EXERCISE MATERIALS: Begin
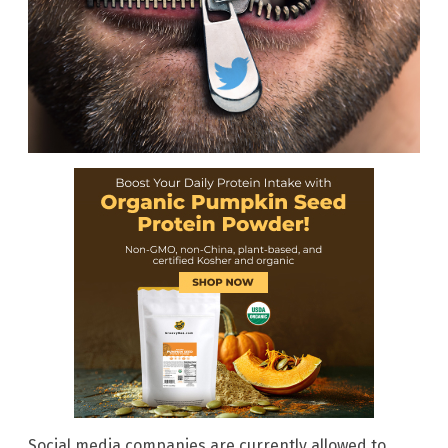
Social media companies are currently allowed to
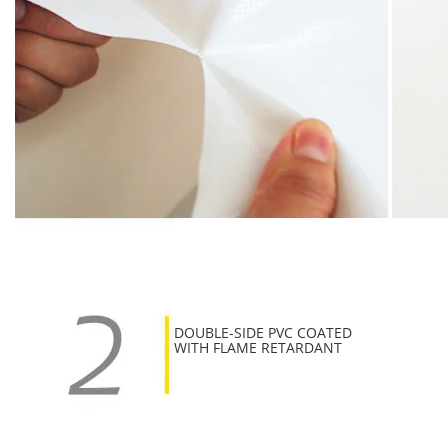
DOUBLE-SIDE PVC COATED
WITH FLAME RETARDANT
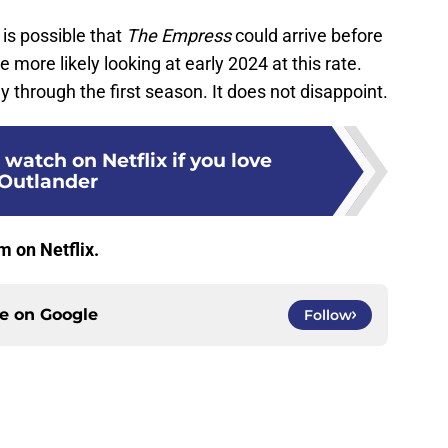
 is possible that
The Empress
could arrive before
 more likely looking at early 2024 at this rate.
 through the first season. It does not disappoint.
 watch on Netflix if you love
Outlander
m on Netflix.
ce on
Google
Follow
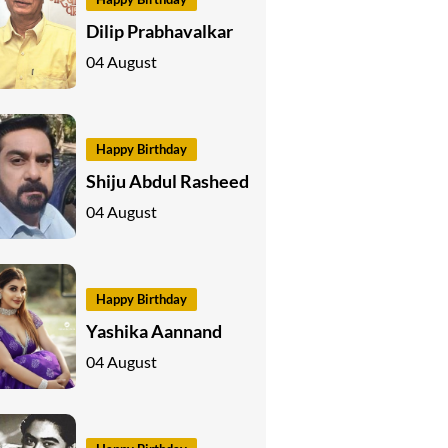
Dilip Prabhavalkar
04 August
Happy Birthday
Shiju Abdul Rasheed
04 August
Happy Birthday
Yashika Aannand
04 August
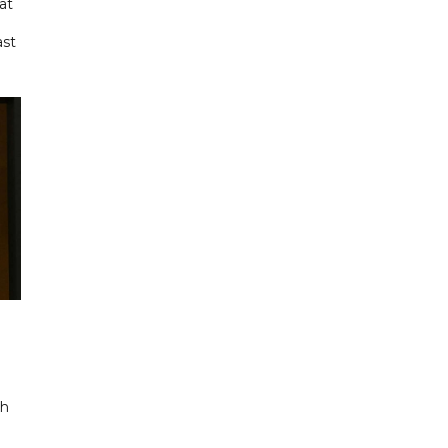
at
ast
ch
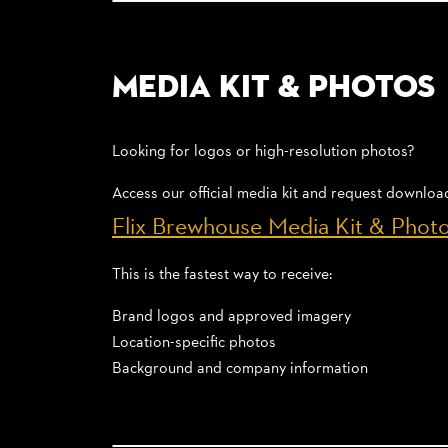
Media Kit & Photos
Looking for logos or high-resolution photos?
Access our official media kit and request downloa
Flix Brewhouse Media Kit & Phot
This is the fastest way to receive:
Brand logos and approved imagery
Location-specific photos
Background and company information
EXERCISE MATERIALS: End
EXERCISE MATERIALS: Begin
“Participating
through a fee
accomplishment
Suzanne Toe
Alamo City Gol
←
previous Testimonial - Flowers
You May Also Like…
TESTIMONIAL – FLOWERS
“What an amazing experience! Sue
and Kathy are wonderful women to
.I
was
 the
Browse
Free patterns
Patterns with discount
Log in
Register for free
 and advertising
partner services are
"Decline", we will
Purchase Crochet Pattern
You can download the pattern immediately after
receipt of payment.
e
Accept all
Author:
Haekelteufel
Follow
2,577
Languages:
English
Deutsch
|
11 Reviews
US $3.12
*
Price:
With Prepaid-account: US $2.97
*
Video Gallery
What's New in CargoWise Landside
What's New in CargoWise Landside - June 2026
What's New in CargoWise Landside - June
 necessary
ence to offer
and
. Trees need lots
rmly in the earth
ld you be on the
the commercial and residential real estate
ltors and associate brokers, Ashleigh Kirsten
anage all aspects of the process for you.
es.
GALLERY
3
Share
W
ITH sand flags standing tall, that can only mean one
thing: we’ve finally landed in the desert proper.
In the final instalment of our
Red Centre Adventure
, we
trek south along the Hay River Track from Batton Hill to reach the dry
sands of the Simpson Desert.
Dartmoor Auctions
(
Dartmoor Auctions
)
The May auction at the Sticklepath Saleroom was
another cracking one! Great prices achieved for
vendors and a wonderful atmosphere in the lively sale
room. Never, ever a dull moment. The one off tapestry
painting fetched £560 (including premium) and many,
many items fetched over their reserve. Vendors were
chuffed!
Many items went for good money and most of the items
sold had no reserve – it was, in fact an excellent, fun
EXERCISE MATERIALS: End
» WHAT IS BEING ASKED
Would you output, from the records above, exactly the run of lines that starts at the line containing "amazing experience! Sue" and ends at the line containing "sold had no", and only that run?

» YOUR RESPONSE
“What an amazing experience! Sue
and Kathy are wonderful women to
.I
was
 the
Browse
Free patterns
Patterns with discount
Log in
Register for free
 and advertising
partner services are
"Decline", we will
Purchase Crochet Pattern
You can download the pattern immediately after
receipt of payment.
e
Accept all
Author:
Haekelteufel
Follow
2,577
Languages:
English
Deutsch
|
11 Reviews
US $3.12
*
Price:
With Prepaid-account: US $2.97
*
Video Gallery
What's New in CargoWise Landside
What's New in CargoWise Landside - June 2026
What's New in CargoWise Landside - June
 necessary
ence to offer
and
. Trees need lots
rmly in the earth
ld you be on the
the commercial and residential real estate
ltors and associate brokers, Ashleigh Kirsten
anage all aspects of the process for you.
es.
GALLERY
3
Share
W
ITH sand flags standing tall, that can only mean one
thing: we’ve finally landed in the desert proper.
In the final instalment of our
Red Centre Adventure
, we
trek south along the Hay River Track from Batton Hill to reach the dry
sands of the Simpson Desert.
Dartmoor Auctions
(
Dartmoor Auctions
)
The May auction at the Sticklepath Saleroom was
another cracking one! Great prices achieved for
vendors and a wonderful atmosphere in the lively sale
room. Never, ever a dull moment. The one off tapestry
painting fetched £560 (including premium) and many,
many items fetched over their reserve. Vendors were
chuffed!
Many items went for good money and most of the items
sold had no reserve – it was, in fact an excellent, fun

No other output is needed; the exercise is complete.